He laughed again, all trace of disappointment over the clock vanished. “You’re going to make Mom so happy. You’re living her dream!” He recovered the clock and returned to his bargeboard without noticing that his daughter had gone rigid at his words.
Izzy slipped out of the garage somehow feeling worse than when she’d entered. So much for a cheerful pep talk from dear old Dad. She’d ended up parenting him more than he parented her.
But what else was new?
THE ARCATA-EUREKA AIRPORT—ALSO KNOWN AS THE California Redwood Coast–Humboldt County Airport—was, either way, appropriately named. Originally built by the US Navy during World War II, a few miles north of both Eureka and the college town of Arcata in the even sleepier hamlet of McKinleyville, the airport hugged the coastline in a narrow swath of grassy lowlands between the Pacific Ocean and the redwood forested mountains. Izzy was pretty sure the only thing that kept the tiny airport from being shut down completely was the presence of a major university in neighboring Arcata. Other than tourists and the forestry service, college students were the only people who bothered with Humboldt County.
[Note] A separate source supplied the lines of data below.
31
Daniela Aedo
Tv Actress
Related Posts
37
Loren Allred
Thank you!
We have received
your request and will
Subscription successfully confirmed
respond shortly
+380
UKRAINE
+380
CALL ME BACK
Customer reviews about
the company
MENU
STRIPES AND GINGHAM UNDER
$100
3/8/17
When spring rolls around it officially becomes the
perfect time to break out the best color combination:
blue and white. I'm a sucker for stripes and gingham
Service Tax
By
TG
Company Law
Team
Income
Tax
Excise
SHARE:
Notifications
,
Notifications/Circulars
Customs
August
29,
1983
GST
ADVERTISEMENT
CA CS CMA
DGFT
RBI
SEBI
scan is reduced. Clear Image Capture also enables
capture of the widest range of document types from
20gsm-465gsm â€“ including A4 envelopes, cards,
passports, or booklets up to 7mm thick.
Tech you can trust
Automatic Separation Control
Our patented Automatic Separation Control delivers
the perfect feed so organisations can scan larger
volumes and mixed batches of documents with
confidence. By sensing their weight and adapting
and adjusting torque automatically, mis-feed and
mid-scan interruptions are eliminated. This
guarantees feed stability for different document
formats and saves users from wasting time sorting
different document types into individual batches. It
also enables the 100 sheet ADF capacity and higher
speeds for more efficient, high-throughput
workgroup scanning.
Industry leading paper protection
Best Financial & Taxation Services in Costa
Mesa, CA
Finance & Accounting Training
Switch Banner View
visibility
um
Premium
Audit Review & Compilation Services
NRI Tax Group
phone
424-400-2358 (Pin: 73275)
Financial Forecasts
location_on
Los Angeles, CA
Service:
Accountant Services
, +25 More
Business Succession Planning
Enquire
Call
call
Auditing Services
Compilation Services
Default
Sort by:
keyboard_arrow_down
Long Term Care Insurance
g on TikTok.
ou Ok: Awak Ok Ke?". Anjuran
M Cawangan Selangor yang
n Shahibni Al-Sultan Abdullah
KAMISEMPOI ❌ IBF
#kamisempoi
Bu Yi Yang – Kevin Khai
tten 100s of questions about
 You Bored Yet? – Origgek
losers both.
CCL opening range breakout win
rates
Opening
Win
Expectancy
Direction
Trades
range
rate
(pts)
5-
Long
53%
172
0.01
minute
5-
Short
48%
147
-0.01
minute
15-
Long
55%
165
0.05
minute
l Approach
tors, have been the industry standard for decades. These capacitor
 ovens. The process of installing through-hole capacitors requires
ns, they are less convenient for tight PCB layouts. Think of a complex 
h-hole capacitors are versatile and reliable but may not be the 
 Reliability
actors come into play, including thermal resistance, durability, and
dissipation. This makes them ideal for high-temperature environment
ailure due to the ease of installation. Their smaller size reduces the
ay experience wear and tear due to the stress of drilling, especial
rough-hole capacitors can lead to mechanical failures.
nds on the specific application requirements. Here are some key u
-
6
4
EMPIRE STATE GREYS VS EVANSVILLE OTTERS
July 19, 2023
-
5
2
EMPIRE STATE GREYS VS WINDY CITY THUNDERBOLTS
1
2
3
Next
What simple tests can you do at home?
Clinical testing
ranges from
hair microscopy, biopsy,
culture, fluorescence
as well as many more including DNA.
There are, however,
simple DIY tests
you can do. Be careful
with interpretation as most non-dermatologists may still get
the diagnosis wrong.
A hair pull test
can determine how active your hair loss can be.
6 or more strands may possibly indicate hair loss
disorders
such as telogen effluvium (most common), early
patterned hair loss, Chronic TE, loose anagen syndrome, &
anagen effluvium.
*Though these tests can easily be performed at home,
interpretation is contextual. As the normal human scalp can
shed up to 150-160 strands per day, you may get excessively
Alberto was arriving on the last flight of the day, a late shuttle from San Francisco that was set to arrive just after nine o’clock. According to the itinerary furnished by the foreign exchange student agency, Alberto had gone to San Francisco for a few days to sightsee before heading up to Eureka. Which was smart. But San Francisco was a beautiful place, and she hoped Alberto wouldn’t request a transfer back down there after a few days in the Bell house.
Or maybe she hoped he would? If he hated Eureka and asked to leave, she’d be off the hook in terms of exposing her hideous language skills. Maybe the entire Italian Scheme would unravel organically from there.
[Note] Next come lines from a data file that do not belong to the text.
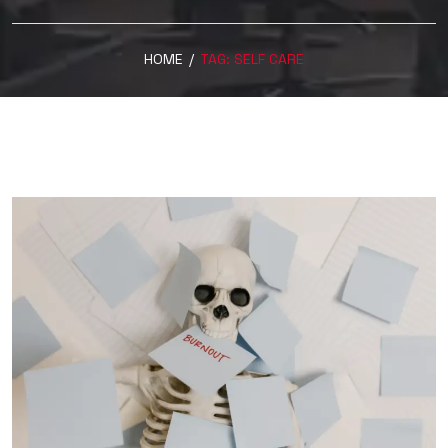
HOME
/
TAG:
SELF CARE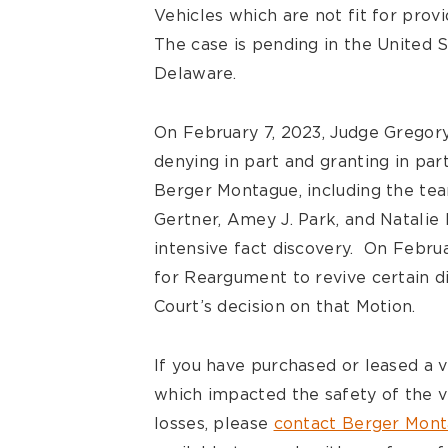
Vehicles which are not fit for provi
The case is pending in the United St
Delaware.
On February 7, 2023, Judge Gregory
denying in part and granting in par
Berger Montague, including the team
Gertner, Amey J. Park, and Natalie 
intensive fact discovery. On Februar
for Reargument to revive certain d
Court’s decision on that Motion.
If you have purchased or leased a 
which impacted the safety of the v
losses, please
contact Berger Mon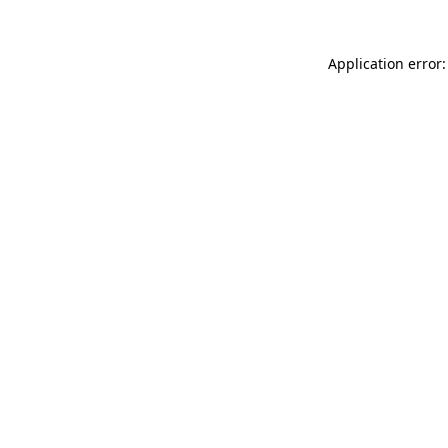
Application error: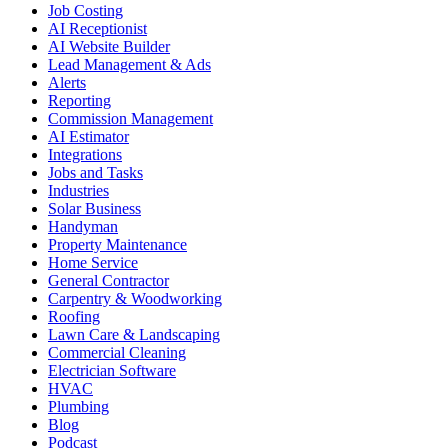
Job Costing
AI Receptionist
AI Website Builder
Lead Management & Ads
Alerts
Reporting
Commission Management
AI Estimator
Integrations
Jobs and Tasks
Industries
Solar Business
Handyman
Property Maintenance
Home Service
General Contractor
Carpentry & Woodworking
Roofing
Lawn Care & Landscaping
Commercial Cleaning
Electrician Software
HVAC
Plumbing
Blog
Podcast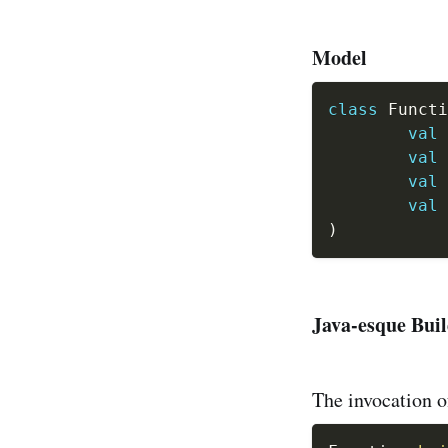
Model
class
 Functi
val
 
val
 
val
 
val
 
)
Java-esque Bui
The invocation of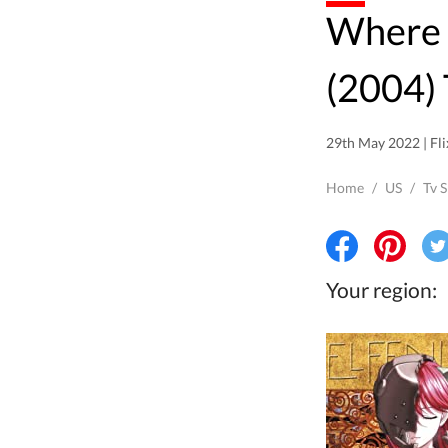
Where to watch Elfen Lied
(2004) 
29th May 2022 | Fli
Home
/
US
/
Tv 
Your region:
Izzy glanced over at her mom, who was tapping the steering wheel with her thumbs and singing along to one of her favorite tracks. Something grungy from the nineties. Her mom was smiling as she added her slightly atonal soprano to the gravelly voice coming through the speakers in the family minivan, and she leaned forward in the driver’s seat as if in anticipation, her dark brown ponytail bobbing back and forth to the beat.
Izzy hadn’t seen her mom this happy in weeks, and despite her own anxiety, she joined in with the final chorus of “Even Flow.”
Izzy’s mom glanced at her as she pulled off the highway, nodding her head in approval. “I didn’t know you like Pearl Jam.”
“Yep!” Izzy didn’t really, but she’d been forced to listen to this album so many times in the car with her mom that she knew every single lyric.
“Aren’t you full of surprises.”
“Gotta keep you on your toes,” Izzy said, smiling.
Her mom snorted. “I think Riley wins that prize.”
They both laughed at the truth of her words, and then Izzy’s mom reached over and squeezed her daughter’s hand. Even though it trembled slightly, Izzy was comforted by the gesture. Her mom was in a good place tonight, and Izzy wanted to keep her there as long as possible.
The song ended, and her mom switched the input to Izzy’s phone. “Do you want to listen to one of your murdery podcast things? I know how much you love them.”
Izzy did, rather desperately, want to relisten to the latest Casanova Killer episode of Murder Will Speak, but she knew graphic descriptions of murder made her mom uncomfortable. “No, I’m good.”
“You sure?”
“Yep. We’re almost there anyway.”
Her mom shifted nervously in her seat as they drove up a dark road from the highway, the only lights coming from an illuminated Holiday Express sign mounted over what appeared to be a 1950s motor lodge and the occasional muted streetlamp piercing the evening fog. “I hope his plane’s not delayed.”
Izzy checked the flight tracker app on her phone. “According to this, he should be on the ground in five minutes.”
“Are you excited?”
“Yeah,” Izzy lied, mustering up as much enthusiasm as she could.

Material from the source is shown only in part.